Repeat the entries below exactly as they appear, with no pictures.

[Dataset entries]
= Beginning of Section =
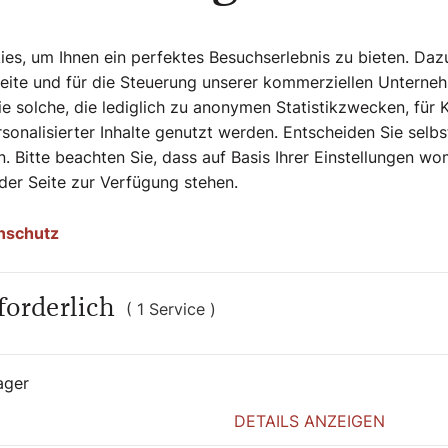
s, um Ihnen ein perfektes Besuchserlebnis zu bieten. Daz
Seite und für die Steuerung unserer kommerziellen Unterne
e solche, die lediglich zu anonymen Statistikzwecken, für 
sonalisierter Inhalte genutzt werden. Entscheiden Sie selb
. Bitte beachten Sie, dass auf Basis Ihrer Einstellungen w
 der Seite zur Verfügung stehen.
nschutz
forderlich
( 1 Service )
3. August 2026
|
Heiligenschein
ager
EUROPAS ERSTE CHRISTIN
DETAILS ANZEIGEN
3. August: Lydia von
= End of Section =
_Exercise output_
s, um Ihnen ein perfektes Besuchserlebnis zu bieten. Daz
Seite und für die Steuerung unserer kommerziellen Unterne
e solche, die lediglich zu anonymen Statistikzwecken, für 
sonalisierter Inhalte genutzt werden. Entscheiden Sie selb
. Bitte beachten Sie, dass auf Basis Ihrer Einstellungen w
 der Seite zur Verfügung stehen.
nschutz
forderlich
( 1 Service )
3. August 2026
|
Heiligenschein
ager
EUROPAS ERSTE CHRISTIN
DETAILS ANZEIGEN
3. August: Lydia von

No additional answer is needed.